WORK TO COMPLETE:
Go over the records and count each line that has the string "information". Give the number and nothing else.

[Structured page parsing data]
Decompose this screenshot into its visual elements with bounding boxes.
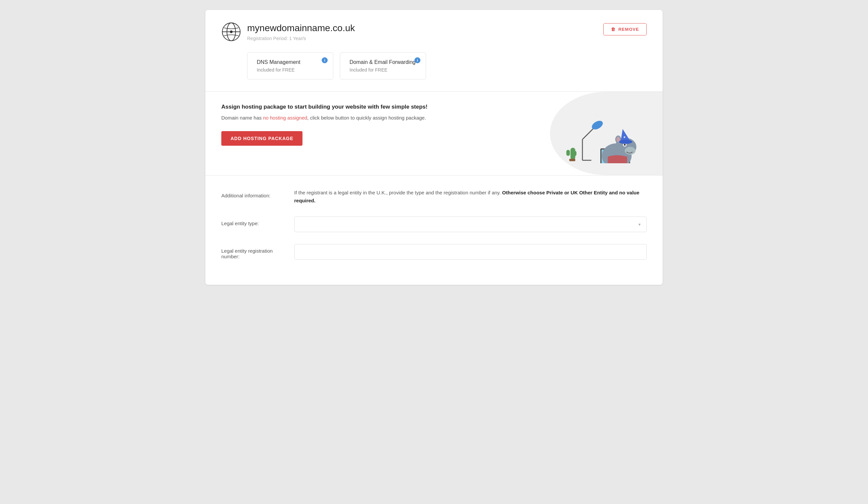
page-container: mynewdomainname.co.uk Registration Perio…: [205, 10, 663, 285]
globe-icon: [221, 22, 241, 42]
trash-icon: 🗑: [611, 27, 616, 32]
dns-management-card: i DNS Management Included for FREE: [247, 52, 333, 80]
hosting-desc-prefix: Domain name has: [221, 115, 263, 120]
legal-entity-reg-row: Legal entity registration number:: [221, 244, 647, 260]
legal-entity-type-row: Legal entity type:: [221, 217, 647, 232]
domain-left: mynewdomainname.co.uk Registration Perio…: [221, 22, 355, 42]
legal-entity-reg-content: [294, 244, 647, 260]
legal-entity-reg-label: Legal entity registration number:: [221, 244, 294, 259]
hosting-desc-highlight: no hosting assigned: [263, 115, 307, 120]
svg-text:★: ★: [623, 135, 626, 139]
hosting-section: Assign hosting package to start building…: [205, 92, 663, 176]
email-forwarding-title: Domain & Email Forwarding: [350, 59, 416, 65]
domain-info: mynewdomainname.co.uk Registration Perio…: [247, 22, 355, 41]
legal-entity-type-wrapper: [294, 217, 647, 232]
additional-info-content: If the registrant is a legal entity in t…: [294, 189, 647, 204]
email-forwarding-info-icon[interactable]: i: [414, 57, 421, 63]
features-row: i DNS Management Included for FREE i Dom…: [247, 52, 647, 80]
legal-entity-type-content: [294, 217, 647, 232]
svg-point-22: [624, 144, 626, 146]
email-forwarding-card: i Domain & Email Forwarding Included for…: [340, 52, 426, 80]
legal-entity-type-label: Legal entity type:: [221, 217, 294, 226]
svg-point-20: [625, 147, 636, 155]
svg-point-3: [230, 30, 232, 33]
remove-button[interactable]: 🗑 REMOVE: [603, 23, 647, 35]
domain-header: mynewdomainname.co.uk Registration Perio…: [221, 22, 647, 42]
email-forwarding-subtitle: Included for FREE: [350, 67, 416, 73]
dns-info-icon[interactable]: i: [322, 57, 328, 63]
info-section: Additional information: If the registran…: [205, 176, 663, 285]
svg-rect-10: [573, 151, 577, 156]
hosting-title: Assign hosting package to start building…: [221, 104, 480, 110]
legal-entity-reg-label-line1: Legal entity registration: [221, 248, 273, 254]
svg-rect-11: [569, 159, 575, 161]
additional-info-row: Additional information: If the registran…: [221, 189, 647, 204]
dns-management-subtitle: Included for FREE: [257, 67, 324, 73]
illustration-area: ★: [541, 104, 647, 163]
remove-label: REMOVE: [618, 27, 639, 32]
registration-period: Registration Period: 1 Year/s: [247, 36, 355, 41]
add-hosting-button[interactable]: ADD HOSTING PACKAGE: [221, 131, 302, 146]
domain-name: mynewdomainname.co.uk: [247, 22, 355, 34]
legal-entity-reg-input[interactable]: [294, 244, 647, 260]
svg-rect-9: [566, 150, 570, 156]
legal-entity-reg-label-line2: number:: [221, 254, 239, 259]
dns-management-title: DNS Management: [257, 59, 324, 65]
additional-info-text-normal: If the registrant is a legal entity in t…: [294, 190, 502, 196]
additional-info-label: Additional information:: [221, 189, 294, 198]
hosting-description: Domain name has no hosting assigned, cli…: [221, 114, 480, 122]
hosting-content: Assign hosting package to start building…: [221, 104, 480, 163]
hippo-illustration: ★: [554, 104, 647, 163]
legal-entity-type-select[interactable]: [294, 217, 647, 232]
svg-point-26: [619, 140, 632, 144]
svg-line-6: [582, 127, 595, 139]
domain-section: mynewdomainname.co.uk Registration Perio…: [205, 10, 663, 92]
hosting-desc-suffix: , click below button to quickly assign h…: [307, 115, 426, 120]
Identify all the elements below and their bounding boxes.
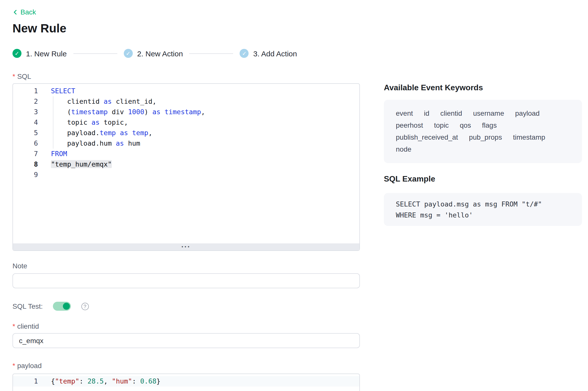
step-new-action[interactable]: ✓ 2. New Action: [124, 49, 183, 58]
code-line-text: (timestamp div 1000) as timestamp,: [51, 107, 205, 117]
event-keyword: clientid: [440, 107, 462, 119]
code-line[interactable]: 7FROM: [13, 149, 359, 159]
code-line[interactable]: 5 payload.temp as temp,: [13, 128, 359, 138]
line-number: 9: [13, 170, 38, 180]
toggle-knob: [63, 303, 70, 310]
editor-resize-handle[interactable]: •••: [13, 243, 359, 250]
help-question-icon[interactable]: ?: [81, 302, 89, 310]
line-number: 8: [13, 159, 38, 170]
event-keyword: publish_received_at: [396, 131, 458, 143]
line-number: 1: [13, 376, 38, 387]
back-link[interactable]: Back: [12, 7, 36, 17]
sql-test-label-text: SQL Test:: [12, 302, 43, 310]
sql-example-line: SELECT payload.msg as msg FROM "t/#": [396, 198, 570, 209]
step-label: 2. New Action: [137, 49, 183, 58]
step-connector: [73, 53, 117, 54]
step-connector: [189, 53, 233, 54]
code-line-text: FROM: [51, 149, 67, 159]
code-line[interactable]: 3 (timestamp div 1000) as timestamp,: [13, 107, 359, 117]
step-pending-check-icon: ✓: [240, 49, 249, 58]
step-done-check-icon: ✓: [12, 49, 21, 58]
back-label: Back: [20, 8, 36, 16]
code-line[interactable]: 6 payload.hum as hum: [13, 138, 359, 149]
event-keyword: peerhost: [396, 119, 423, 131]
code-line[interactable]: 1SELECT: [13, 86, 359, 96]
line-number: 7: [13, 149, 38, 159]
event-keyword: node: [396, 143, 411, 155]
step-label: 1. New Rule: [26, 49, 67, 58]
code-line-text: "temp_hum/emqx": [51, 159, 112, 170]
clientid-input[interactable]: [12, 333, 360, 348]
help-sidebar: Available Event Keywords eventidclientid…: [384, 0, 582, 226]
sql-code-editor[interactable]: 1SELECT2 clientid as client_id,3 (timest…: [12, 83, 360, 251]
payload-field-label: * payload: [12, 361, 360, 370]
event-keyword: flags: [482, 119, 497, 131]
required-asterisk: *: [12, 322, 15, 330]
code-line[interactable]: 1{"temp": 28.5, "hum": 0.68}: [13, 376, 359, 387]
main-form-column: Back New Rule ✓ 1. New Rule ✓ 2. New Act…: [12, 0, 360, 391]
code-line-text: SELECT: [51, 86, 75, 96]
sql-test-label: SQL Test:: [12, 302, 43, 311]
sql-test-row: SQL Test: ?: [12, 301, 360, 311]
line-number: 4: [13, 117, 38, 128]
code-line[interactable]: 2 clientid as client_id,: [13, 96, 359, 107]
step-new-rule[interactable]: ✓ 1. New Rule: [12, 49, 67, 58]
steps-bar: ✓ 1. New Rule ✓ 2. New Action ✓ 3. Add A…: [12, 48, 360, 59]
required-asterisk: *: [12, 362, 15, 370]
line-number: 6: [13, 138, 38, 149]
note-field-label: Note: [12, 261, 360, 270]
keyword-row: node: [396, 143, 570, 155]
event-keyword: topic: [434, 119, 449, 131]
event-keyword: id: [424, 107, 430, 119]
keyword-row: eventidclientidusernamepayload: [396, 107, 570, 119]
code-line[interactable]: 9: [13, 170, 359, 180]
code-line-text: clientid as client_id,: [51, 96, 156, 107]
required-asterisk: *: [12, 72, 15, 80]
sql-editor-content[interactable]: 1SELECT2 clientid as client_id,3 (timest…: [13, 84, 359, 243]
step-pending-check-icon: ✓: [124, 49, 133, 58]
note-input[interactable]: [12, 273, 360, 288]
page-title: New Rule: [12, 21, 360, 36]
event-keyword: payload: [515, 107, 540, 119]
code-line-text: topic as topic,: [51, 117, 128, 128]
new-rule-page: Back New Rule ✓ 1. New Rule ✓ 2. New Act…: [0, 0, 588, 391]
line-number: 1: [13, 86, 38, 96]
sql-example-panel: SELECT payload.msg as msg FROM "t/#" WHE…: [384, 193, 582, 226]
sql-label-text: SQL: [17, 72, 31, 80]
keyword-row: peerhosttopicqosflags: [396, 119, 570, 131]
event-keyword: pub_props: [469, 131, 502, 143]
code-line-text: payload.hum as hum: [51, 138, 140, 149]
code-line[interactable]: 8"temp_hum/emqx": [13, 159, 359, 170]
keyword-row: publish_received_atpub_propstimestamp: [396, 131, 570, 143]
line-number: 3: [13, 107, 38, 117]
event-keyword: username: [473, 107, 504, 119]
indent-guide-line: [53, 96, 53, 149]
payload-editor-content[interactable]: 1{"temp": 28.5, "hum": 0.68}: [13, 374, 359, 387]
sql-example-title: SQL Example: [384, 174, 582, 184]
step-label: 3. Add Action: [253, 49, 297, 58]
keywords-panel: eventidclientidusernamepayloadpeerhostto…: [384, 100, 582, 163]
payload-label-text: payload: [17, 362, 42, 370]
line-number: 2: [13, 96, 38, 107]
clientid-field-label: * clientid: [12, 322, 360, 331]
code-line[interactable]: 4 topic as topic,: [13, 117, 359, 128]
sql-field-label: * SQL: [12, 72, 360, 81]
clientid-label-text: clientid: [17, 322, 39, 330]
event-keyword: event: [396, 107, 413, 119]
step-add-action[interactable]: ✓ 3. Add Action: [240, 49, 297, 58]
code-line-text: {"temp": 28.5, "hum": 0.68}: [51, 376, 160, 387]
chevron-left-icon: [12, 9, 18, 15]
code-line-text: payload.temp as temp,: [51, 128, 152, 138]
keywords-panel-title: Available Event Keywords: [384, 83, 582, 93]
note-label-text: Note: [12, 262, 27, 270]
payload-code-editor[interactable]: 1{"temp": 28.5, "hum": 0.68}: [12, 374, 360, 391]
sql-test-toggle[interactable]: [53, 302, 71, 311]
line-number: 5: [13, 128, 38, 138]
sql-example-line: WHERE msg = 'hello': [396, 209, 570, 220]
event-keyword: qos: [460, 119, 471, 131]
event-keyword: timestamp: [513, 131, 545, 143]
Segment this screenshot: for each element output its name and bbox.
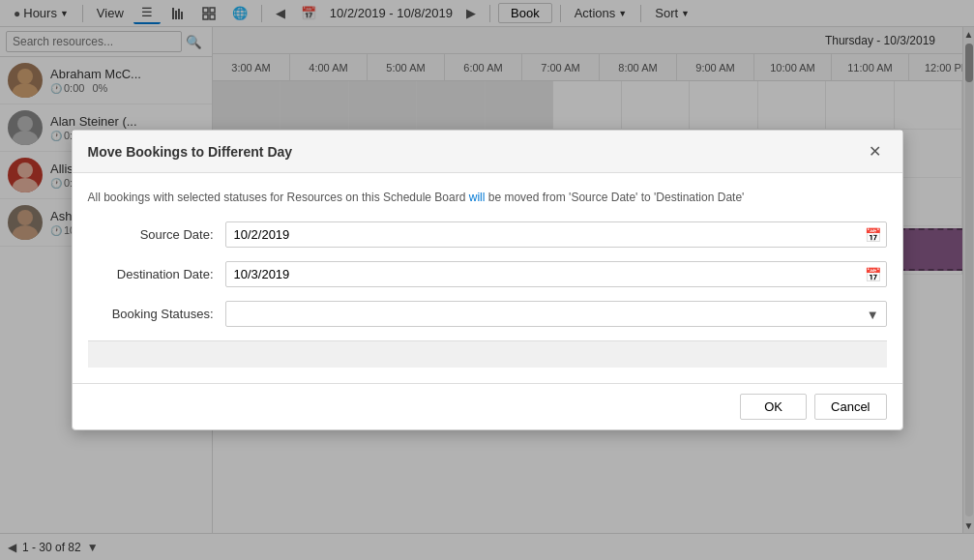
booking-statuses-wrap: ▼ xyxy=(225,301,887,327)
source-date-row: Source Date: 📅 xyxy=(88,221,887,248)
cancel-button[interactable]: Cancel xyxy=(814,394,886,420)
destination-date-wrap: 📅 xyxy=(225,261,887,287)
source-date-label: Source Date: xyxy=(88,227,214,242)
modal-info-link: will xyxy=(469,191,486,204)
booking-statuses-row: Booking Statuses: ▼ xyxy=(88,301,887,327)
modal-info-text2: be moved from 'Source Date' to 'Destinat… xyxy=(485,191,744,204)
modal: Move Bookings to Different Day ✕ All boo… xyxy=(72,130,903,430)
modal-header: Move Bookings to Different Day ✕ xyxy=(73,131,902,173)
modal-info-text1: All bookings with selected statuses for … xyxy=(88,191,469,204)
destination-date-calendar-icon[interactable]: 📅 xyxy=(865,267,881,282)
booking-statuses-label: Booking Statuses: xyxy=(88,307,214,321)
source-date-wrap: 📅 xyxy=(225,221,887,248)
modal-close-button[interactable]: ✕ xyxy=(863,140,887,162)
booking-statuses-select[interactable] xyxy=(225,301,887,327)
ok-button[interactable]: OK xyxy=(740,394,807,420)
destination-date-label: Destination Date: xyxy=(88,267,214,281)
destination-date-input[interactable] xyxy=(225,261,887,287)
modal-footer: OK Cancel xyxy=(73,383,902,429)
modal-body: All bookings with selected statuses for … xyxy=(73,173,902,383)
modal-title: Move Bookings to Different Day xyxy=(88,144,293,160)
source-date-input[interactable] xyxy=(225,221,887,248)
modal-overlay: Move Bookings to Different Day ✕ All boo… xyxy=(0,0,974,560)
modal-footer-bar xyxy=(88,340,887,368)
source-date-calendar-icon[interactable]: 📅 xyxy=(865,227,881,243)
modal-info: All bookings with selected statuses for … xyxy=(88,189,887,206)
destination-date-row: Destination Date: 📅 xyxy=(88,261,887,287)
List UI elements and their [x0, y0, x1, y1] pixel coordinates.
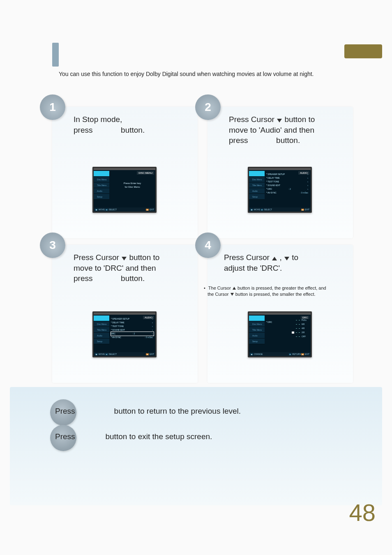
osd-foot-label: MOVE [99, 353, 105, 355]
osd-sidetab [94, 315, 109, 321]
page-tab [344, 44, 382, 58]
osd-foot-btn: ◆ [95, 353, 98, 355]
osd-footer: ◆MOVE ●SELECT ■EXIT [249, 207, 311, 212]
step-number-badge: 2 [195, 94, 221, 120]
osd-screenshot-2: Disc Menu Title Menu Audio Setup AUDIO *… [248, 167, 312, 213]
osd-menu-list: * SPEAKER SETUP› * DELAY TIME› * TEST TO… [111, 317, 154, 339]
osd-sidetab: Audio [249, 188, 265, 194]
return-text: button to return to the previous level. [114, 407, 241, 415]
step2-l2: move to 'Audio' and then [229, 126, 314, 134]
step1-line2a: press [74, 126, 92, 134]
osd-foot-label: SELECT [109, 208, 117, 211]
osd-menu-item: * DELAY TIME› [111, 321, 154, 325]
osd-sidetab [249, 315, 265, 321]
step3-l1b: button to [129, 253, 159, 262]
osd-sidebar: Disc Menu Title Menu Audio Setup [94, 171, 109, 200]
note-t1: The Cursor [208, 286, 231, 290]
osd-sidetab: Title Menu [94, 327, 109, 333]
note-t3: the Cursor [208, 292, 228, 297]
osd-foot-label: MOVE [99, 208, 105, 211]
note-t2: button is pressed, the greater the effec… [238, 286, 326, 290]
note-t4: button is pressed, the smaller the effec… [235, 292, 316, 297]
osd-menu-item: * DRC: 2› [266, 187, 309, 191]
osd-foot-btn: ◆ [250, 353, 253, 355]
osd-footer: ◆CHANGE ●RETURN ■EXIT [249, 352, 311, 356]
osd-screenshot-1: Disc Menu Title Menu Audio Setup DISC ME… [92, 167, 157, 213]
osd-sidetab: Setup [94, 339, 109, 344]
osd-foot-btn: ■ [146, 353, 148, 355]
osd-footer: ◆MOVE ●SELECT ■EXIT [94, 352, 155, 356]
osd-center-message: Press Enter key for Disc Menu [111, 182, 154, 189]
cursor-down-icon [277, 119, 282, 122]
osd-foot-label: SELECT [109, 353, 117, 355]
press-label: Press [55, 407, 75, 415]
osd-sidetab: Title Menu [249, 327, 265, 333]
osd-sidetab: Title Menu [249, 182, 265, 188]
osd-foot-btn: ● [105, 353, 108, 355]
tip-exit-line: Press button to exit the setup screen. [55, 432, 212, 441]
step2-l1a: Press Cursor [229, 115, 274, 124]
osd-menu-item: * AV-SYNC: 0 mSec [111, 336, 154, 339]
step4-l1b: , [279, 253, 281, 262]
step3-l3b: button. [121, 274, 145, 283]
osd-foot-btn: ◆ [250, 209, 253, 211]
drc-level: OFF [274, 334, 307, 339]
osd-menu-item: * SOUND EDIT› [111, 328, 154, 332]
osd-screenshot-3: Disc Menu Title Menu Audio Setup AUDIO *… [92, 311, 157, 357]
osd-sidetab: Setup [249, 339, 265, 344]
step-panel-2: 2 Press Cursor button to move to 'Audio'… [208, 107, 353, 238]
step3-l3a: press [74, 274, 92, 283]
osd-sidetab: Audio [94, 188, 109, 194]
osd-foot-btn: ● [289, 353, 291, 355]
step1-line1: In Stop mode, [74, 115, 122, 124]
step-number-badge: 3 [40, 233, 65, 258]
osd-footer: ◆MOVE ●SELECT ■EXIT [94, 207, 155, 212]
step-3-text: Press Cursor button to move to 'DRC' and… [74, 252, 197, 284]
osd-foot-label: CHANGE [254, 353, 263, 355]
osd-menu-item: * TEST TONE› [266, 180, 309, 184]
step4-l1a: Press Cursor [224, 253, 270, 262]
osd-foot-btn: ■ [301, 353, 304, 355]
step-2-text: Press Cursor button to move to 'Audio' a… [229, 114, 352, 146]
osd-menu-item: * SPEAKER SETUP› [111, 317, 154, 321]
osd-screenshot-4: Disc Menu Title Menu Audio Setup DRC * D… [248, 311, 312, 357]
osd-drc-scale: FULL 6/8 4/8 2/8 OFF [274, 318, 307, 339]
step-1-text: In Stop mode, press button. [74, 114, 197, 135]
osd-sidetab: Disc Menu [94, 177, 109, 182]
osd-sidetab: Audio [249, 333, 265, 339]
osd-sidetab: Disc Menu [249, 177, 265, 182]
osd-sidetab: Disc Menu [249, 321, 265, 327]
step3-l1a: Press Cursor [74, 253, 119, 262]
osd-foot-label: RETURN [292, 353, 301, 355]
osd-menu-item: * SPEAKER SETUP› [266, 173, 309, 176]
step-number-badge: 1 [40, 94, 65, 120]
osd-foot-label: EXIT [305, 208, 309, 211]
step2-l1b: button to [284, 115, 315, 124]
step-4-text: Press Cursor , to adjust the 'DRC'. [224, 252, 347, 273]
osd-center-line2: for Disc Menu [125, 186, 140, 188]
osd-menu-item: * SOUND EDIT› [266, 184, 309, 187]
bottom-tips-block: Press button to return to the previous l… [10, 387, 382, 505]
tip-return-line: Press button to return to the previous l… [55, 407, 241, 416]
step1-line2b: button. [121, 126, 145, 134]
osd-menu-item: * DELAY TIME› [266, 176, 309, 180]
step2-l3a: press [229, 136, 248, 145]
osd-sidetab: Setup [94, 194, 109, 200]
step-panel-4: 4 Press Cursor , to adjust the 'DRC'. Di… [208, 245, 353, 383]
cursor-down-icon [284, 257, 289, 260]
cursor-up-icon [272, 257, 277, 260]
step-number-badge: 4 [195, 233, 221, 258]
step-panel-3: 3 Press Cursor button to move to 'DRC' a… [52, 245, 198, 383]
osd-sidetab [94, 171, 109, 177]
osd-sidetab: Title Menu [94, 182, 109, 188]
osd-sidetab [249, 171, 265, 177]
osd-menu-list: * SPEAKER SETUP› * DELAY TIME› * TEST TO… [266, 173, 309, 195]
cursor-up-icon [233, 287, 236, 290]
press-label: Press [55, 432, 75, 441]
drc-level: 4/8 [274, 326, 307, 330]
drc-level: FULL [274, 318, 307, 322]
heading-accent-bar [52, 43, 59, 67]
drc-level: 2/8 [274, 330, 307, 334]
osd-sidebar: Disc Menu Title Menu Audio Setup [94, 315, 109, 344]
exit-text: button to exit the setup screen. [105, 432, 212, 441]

WRITTEN ANSWER:
3